Not the words you would expect to hear from the chair of the judges awarding a prestigious literary prize. But that is exactly what Times columnist Matthew Parris said, after he had handed over the £25,000 cheque for the Costa Book of the Year earlier this week.
In the end, Matthew Parris explained, many great books are also flawed in their own way, saying that even Shakespeare’s play The Tempest has a bad ending.
The Today programme asked two distinguished writers, to nominate some great, but flawed, works of literature.
Moby Dick by Herman Melville. Magnificent, but it does go on… many, many whale-related digressions. Only its terrific drive and characterization carry you along.

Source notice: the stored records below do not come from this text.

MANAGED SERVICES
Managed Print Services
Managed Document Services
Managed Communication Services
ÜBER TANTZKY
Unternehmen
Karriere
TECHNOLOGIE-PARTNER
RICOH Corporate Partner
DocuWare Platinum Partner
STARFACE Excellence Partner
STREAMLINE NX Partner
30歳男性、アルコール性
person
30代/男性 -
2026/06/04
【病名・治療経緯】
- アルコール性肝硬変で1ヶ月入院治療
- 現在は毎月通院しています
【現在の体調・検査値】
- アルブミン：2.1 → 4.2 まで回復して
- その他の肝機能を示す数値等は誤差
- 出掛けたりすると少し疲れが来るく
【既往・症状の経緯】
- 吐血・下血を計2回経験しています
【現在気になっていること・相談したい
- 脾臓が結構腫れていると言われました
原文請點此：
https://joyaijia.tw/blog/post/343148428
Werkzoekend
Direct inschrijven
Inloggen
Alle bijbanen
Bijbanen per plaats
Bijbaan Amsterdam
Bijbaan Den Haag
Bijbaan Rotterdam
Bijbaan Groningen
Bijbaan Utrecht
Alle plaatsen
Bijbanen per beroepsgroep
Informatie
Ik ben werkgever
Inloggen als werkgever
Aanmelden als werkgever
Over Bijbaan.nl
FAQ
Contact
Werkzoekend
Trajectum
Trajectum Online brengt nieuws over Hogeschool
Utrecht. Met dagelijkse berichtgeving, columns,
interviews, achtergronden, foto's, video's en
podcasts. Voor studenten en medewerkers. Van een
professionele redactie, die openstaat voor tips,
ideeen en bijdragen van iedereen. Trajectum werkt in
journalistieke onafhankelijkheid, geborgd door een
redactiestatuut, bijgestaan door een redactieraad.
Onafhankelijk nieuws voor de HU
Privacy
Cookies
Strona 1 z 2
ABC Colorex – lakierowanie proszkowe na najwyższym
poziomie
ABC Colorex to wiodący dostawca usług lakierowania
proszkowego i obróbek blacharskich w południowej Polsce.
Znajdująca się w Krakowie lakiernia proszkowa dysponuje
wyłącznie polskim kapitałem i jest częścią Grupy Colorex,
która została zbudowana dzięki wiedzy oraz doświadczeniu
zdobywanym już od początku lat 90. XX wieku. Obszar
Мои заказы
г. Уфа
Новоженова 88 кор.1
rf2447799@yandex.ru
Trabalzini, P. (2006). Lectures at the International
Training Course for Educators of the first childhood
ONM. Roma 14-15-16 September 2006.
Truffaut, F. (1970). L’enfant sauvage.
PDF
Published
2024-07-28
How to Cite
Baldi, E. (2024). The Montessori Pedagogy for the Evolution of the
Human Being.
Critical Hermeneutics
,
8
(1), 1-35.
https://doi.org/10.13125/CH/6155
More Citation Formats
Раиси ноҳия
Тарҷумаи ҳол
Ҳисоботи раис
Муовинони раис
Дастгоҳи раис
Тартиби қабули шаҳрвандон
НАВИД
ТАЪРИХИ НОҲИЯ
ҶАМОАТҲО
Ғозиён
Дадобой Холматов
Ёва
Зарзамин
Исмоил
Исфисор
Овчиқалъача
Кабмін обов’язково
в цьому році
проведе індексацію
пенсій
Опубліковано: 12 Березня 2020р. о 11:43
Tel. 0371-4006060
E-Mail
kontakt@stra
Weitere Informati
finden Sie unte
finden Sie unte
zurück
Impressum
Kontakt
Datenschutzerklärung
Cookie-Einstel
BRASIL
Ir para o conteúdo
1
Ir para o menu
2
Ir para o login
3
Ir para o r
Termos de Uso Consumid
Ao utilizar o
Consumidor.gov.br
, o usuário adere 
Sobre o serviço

A Tale of Two Cities by Charles Dickens. That famous opening, but no one seems to remember the way Dickens goes on to hammer away at every possible subsequent variation on a theme of – it was the tallest, it was the shortest, it was the driest, it was the soggiest, it was the creamiest, it was the grittiest…
Anna Karenina by Leo Tolstoy Wonderful book, but possibly marred by all those digressions into agricultural theory and the incident when Vronsky accidentally snaps his horse – a slightly unlikely passage that no one ever seems to remember.
Catch 22 by Joseph Heller Great concepts and characters, but the humour does tend to fall into a repeating pattern.
Miss Smilla’s Feeling For Snow by Peter Høeg. Again, a fine book – the giant sea worms at the end appearing like a dead weasel on the face of a much-loved friend.